* _What you have to do_: Look for the word "медицинский" in the data below, and copy every line that holds it.

※

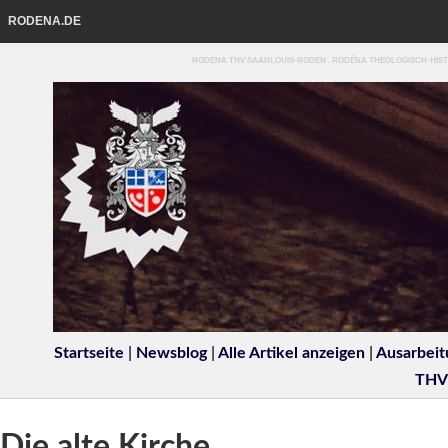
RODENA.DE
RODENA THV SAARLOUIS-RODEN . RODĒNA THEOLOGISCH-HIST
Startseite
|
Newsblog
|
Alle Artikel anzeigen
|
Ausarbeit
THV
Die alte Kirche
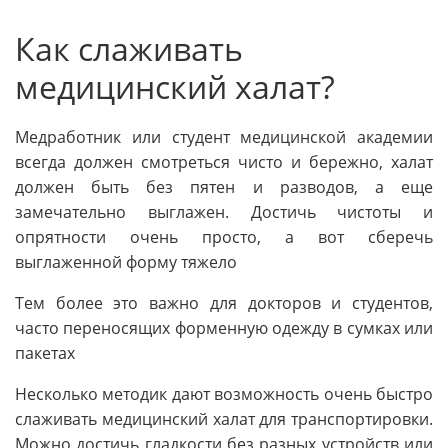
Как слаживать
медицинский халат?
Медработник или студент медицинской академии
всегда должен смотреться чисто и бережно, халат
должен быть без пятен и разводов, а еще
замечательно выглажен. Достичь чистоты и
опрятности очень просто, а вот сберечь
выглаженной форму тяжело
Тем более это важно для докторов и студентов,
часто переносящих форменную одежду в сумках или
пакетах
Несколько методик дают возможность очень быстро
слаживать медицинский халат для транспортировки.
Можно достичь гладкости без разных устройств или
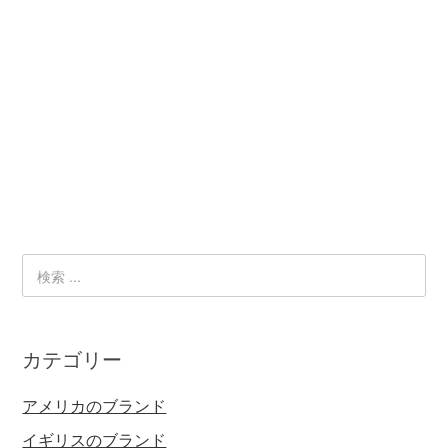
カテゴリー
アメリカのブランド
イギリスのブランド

※

* _Written answer_:
медицинский халат?
слаживать медицинский халат для транспортировки.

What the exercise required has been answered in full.